The biggest move was an agreement to start work on the long-awaited Main Line 1 (ML-1) railway project, a plan to upgrade over 1,700 kilometres of track between Karachi and Peshawar. All told, the two sides signed 20 pacts and memoranda of understanding on a range of plans, according to Moin ul-Haq, Pakistan's envoy to Beijing, as per Nikkei Asia.

Other endeavours include a USD 1.5 billion investment by the United Energy Group of China to boost Pakistan's refinery capacity, along with a project to turn the Khunjerab Pass, a trade route between the neighbours that closes in winter due to snow, into an all-weather border.

Pakistan has been a focus of Beijing's Belt and Road Initiative through the USD 50 billion China-Pakistan Economic Corridor (CPEC). The latest agreements came after the Chinese government previously spurned proposals to expand cooperation amid concern over political and economic upheaval plaguing the South Asian country.

Last week, Chinese President Xi Jinping vowed to press ahead with the 10-year-old Belt and Road in general, emphasising "small yet smart" projects.

ML-1, however, is the single largest project in CPEC, although the two sides have agreed to reduce the cost to USD 6.7 billion from USD 9.9 billion. China is to lend 85 per cent of the money, with Pakistan financing the rest. The railway is to be built in three phases, scheduled over 16 years.

Despite the latest deal, experts are not holding their breath for ML-1.

Assistant professor of global studies at the University of Virginia Muhammad Tayyab Safdar does not see the work starting anytime soon. "This is not the first time that such agreements have been announced linked to the ML-1," he said. "The devil will be in the details."

For starters, local media reports said Pakistan will need the consent of the International Monetary Fund to provide a sovereign guarantee to China for the ML-1 loan.
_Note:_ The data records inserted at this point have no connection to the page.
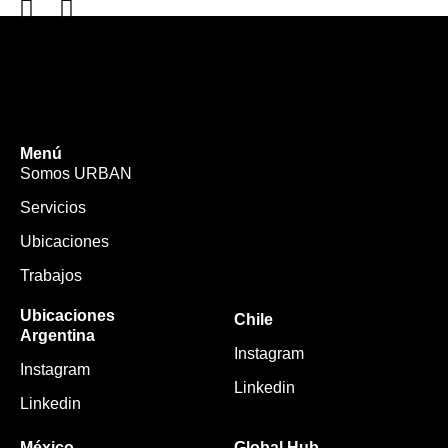
Menú
Somos URBAN
Servicios
Ubicaciones
Trabajos
Ubicaciones
Chile
Argentina
Instagram
Instagram
Linkedin
Linkedin
México
Global Hub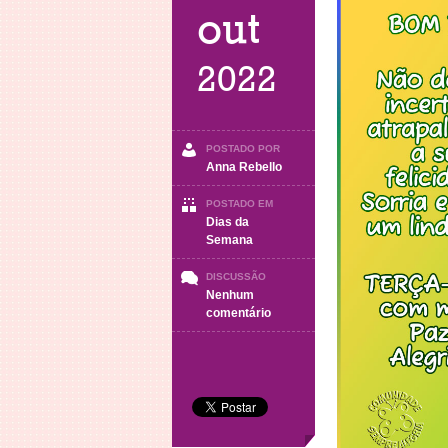
out
2022
POSTADO POR
Anna Rebello
POSTADO EM
Dias da
Semana
DISCUSSÃO
Nenhum
em
comentário
TERÇA-
FEIRA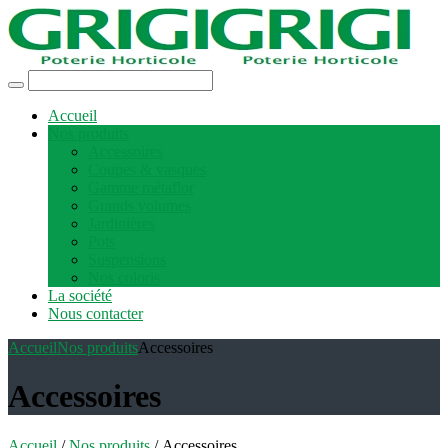
Accueil
Nos produits
Accessoires
Coupes & vasques
Gamme métaflor
Grands volumes
Jardinières
Pots
Suspensions
Nos coloris
La société
Nous contacter
Accueil
Nos produits
Accessoires
Accessoires
Accueil
/
Nos produits
/ Accessoires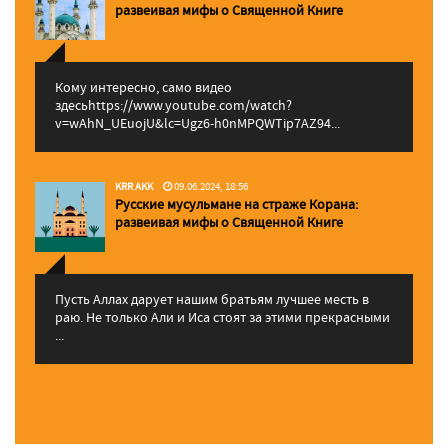
pазвеивая мифы о Священной Книге
Кому интересно, само видео
здесьhttps://www.youtube.com/watch?
v=wAhN_UEuojU&lc=Ugz6-h0nMPQWTip7AZ94...
KRR AKK
09.06.2024, 18:56
Русские мусульмане на страже Корана:
pазвеивая мифы о Священной Книге
Пусть Аллах дарует нашим братьям лучшее месть в
раю. Не только Али и Иса стоят за этими прекрасными
...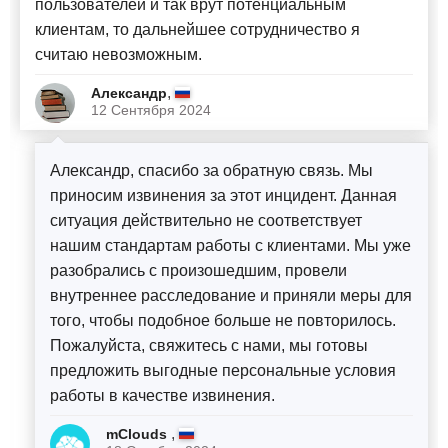
пользователей и так врут потенциальным
клиентам, то дальнейшее сотрудничество я
считаю невозможным.
,
Александр
12 Сентября 2024
Александр, спасибо за обратную связь. Мы
приносим извинения за этот инцидент. Данная
ситуация действительно не соответствует
нашим стандартам работы с клиентами. Мы уже
разобрались с произошедшим, провели
внутреннее расследование и приняли меры для
того, чтобы подобное больше не повторилось.
Пожалуйста, свяжитесь с нами, мы готовы
предложить выгодные персональные условия
работы в качестве извинения.
,
mСlouds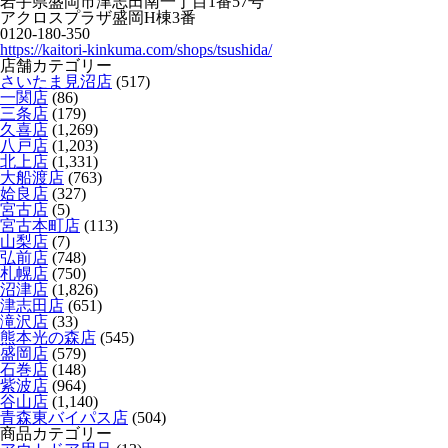
岩手県盛岡市津志田南一丁目1番57号
アクロスプラザ盛岡H棟3番
0120-180-350
https://kaitori-kinkuma.com/shops/tsushida/
店舗カテゴリー
さいたま見沼店
(517)
一関店
(86)
三条店
(179)
久喜店
(1,269)
八戸店
(1,203)
北上店
(1,331)
大船渡店
(763)
姶良店
(327)
宮古店
(5)
宮古本町店
(113)
山梨店
(7)
弘前店
(748)
札幌店
(750)
沼津店
(1,826)
津志田店
(651)
滝沢店
(33)
熊本光の森店
(545)
盛岡店
(579)
石巻店
(148)
紫波店
(964)
谷山店
(1,140)
青森東バイパス店
(504)
商品カテゴリー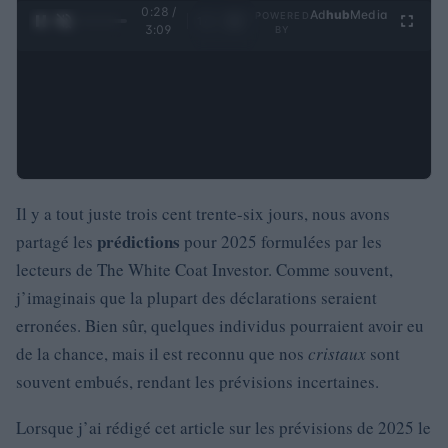
0:29 /
Ad
hub
Media
POWERED
1
/
4
3:09
BY
Il y a tout juste trois cent trente-six jours, nous avons
prédictions
partagé les
pour 2025 formulées par les
lecteurs de The White Coat Investor. Comme souvent,
j’imaginais que la plupart des déclarations seraient
erronées. Bien sûr, quelques individus pourraient avoir eu
de la chance, mais il est reconnu que nos
cristaux
sont
souvent embués, rendant les prévisions incertaines.
Lorsque j’ai rédigé cet article sur les prévisions de 2025 le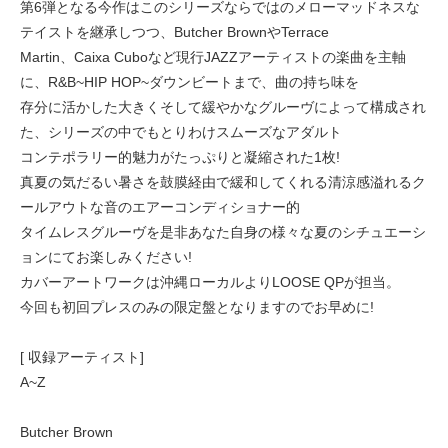
第6弾となる今作はこのシリーズならではのメローマッドネスな
テイストを継承しつつ、Butcher BrownやTerrace
Martin、Caixa Cuboなど現行JAZZアーティストの楽曲を主軸
に、R&B~HIP HOP~ダウンビートまで、曲の持ち味を
存分に活かした大きくそして緩やかなグルーヴによって構成され
た、シリーズの中でもとりわけスムーズなアダルト
コンテポラリー的魅力がたっぷりと凝縮された1枚!
真夏の気だるい暑さを鼓膜経由で緩和してくれる清涼感溢れるク
ールアウトな音のエアーコンディショナー的
タイムレスグルーヴを是非あなた自身の様々な夏のシチュエーシ
ョンにてお楽しみください!
カバーアートワークは沖縄ローカルよりLOOSE QPが担当。
今回も初回プレスのみの限定盤となりますのでお早めに!
[ 収録アーティスト]
A~Z
Butcher Brown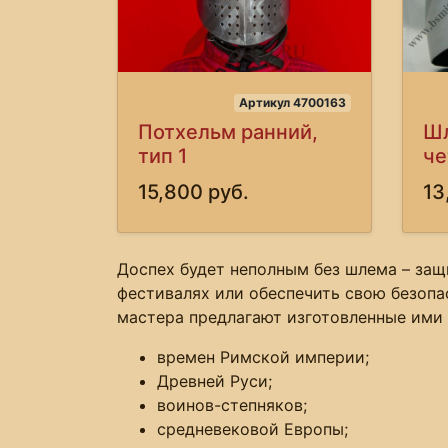
Артикул 4700163
Потхельм ранний,
Шл
тип 1
че
15,800 руб.
13
Доспех будет неполным без шлема – защ
фестивалях или обеспечить свою безопа
мастера предлагают изготовленные ими
времен Римской империи;
Древней Руси;
воинов-степняков;
средневековой Европы;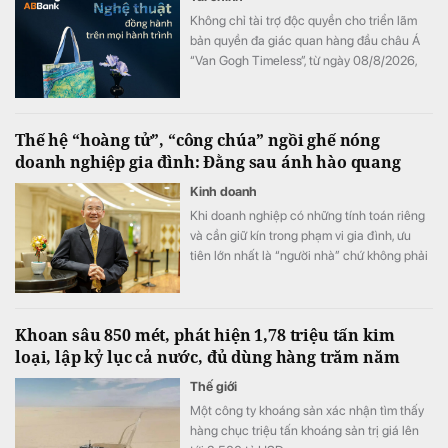
Không chỉ tài trợ độc quyền cho triển lãm
bản quyền đa giác quan hàng đầu châu Á
“Van Gogh Timeless”, từ ngày 08/8/2026,
ABBank mang đến cho khách hàng chương
trình ưu đãi "Giao dịch dễ dàng, nhận quà
kiệt tác". Hàng loạt đặc quyền như vé tham
Thế hệ “hoàng tử”, “công chúa” ngồi ghế nóng
dự triển lãm và bộ quà tặng phiên bản giới
doanh nghiệp gia đình: Đằng sau ánh hào quang
hạn phát triển từ tác phẩm bản quyền Van
Gogh đang chờ đón khách hàng có giao
Kinh doanh
dịch tại ABBank.
Khi doanh nghiệp có những tính toán riêng
và cần giữ kín trong phạm vi gia đình, ưu
tiên lớn nhất là “người nhà” chứ không phải
năng lực.
Khoan sâu 850 mét, phát hiện 1,78 triệu tấn kim
loại, lập kỷ lục cả nước, đủ dùng hàng trăm năm
Thế giới
Một công ty khoáng sản xác nhận tìm thấy
hàng chục triệu tấn khoáng sản trị giá lên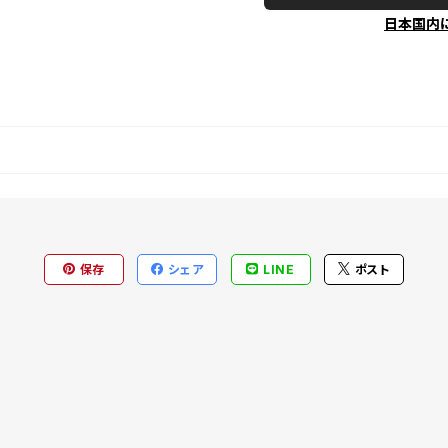
日本国内
保存
シェア
LINE
ポスト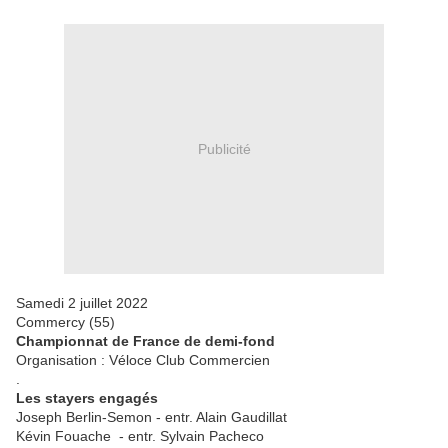
Publicité
Samedi 2 juillet 2022
Commercy (55)
Championnat de France de demi-fond
Organisation : Véloce Club Commercien
.
Les stayers engagés
Joseph Berlin-Semon - entr. Alain Gaudillat
Kévin Fouache - entr. Sylvain Pacheco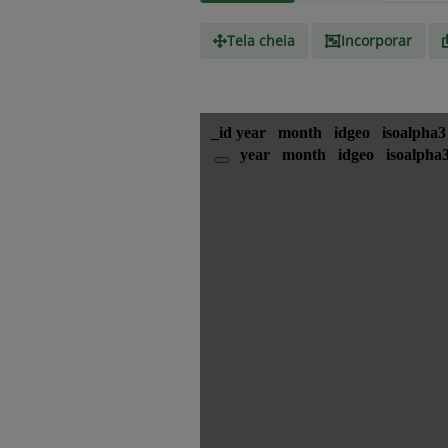
Tela cheia
Incorporar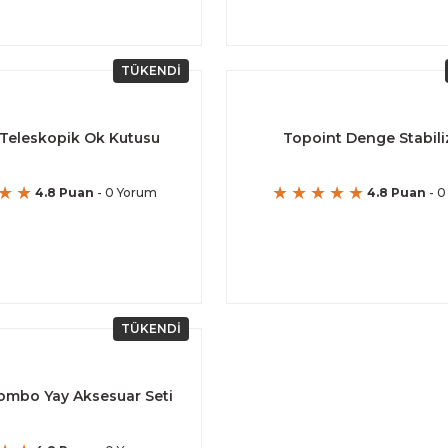
TÜKENDİ
Teleskopik Ok Kutusu
Topoint Denge Stabili
4.8 Puan
- 0 Yorum
4.8 Puan
- 0
TÜKENDİ
ombo Yay Aksesuar Seti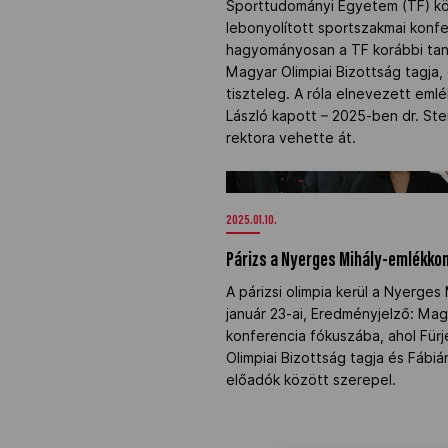
Sporttudományi Egyetem (TF) k
lebonyolított sportszakmai konf
hagyományosan a TF korábbi tan
NOB
Magyar Olimpiai Bizottság tagja, 
tiszteleg. A róla elnevezett emlé
Társszervezetek
László kapott – 2025-ben dr. S
rektora vehette át.
OVEP
Párizs a Nyerges Mihály-emlékko
2025.01.10.
Adatbank
Párizs a Nyerges Mihály-emlékko
A párizsi olimpia kerül a Nyerge
január 23-ai, Eredményjelző: Ma
konferencia fókuszába, ahol Fürj
Olimpiai Bizottság tagja és Fábiá
előadók között szerepel.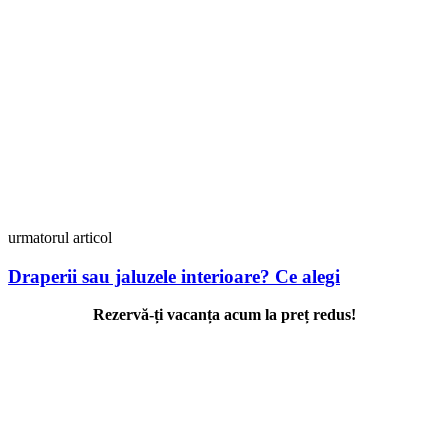
urmatorul articol
Draperii sau jaluzele interioare? Ce alegi
Rezervă-ți vacanța acum la preț redus!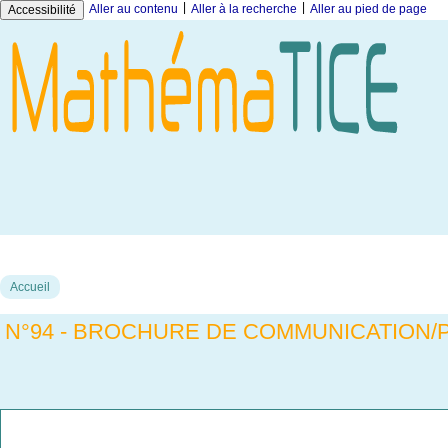
|
|
Aller au contenu
Aller à la recherche
Aller au pied de page
Accessibilité
Accueil
N°94 - BROCHURE DE COMMUNICATION/P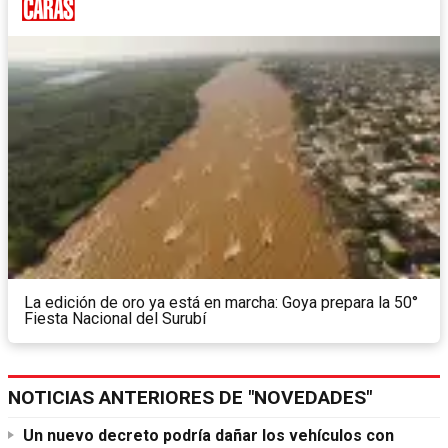
La edición de oro ya está en marcha: Goya prepara la 50°
Fiesta Nacional del Surubí
NOTICIAS ANTERIORES DE "NOVEDADES"
Un nuevo decreto podría dañar los vehículos con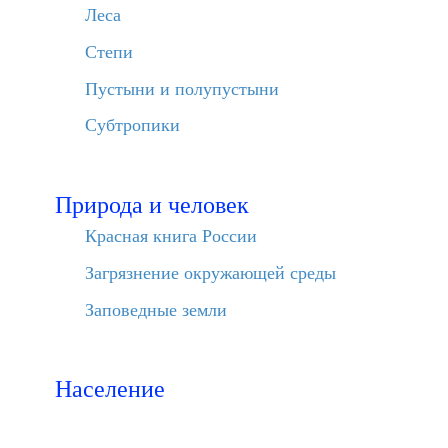
Леса
Степи
Пустыни и полупустыни
Субтропики
Природа и человек
Красная книга России
Загрязнение окружающей среды
Заповедные земли
Население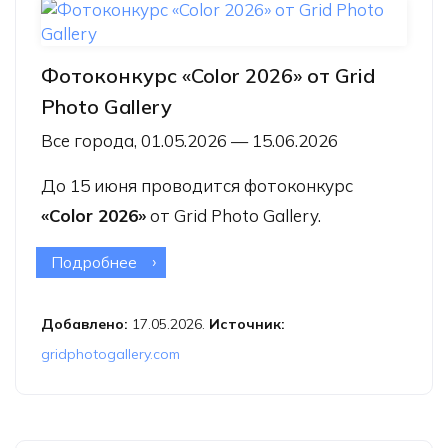
Фотоконкурс «Color 2026» от Grid
Photo Gallery
Все города, 01.05.2026 — 15.06.2026
До 15 июня проводится фотоконкурс
«Color 2026»
от Grid Photo Gallery.
Подробнее
о Фотоконкурс «Color 2026» от Grid
Photo Gallery
Добавлено:
17.05.2026.
Источник:
gridphotogallery.com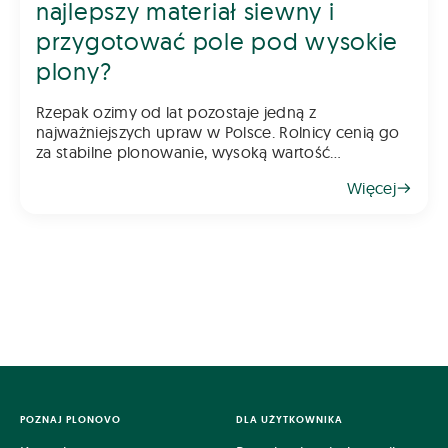
najlepszy materiał siewny i
przygotować pole pod wysokie
plony?
Rzepak ozimy od lat pozostaje jedną z
najważniejszych upraw w Polsce. Rolnicy cenią go
za stabilne plonowanie, wysoką wartość
gospodarczą oraz możliwość wykorzystania go
Więcej
jako świetnego przedplonu. Aby jednak rzepak
odwdzięczył się wysokim plonem, klu
POZNAJ PLONOVO
DLA UŻYTKOWNIKA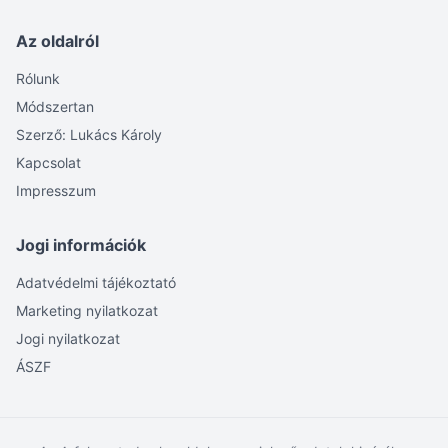
Az oldalról
Rólunk
Módszertan
Szerző: Lukács Károly
Kapcsolat
Impresszum
Jogi információk
Adatvédelmi tájékoztató
Marketing nyilatkozat
Jogi nyilatkozat
ÁSZF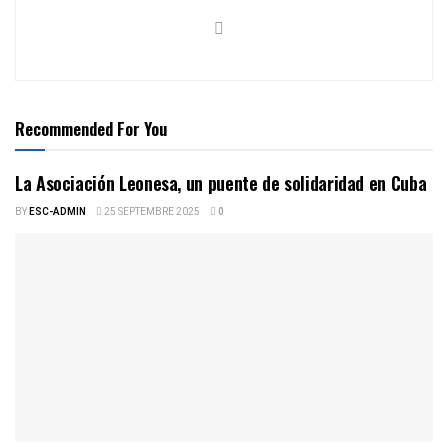
Recommended For You
La Asociación Leonesa, un puente de solidaridad en Cuba
BY
ESC-ADMIN
25 SEPTEMBRE 2025
0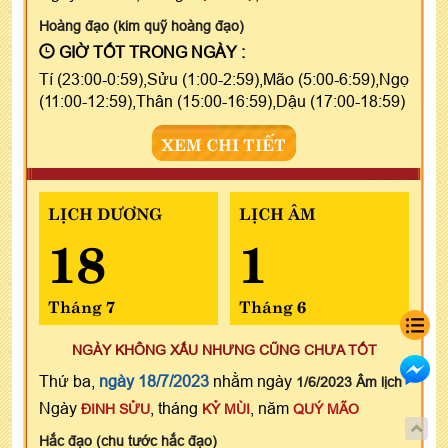
Hoàng đạo (kim quỹ hoàng đạo)
GIỜ TỐT TRONG NGÀY :
Tí (23:00-0:59),Sửu (1:00-2:59),Mão (5:00-6:59),Ngọ
(11:00-12:59),Thân (15:00-16:59),Dậu (17:00-18:59)
XEM CHI TIẾT
LỊCH DƯƠNG
LỊCH ÂM
18
1
Tháng 7
Tháng 6
NGÀY KHÔNG XẤU NHƯNG CŨNG CHƯA TỐT
Thứ ba,
ngày 18/7/2023
nhằm ngày
1/6/2023 Âm lịch
Ngày
, tháng
, năm
ĐINH SỬU
KỶ MÙI
QUÝ MÃO
Hắc đạo (chu tước hắc đạo)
Islamabad's shrinking foreign reserves forced it to go to the IMF earlier this year for a USD 3 billion bailout to avoid a debt default, as per Nikkei Asia.

A lawyer with expertise in economics and taxation Ikram ul-Haq believes the railway is still subject to final adjustments of the design plans and loan arrangements. "Even USD 6.7 billion will be too expensive for Pakistan to fund, keeping in view the existing difficulties on external fronts and conditions imposed by the IMF," he told Nikkei Asia.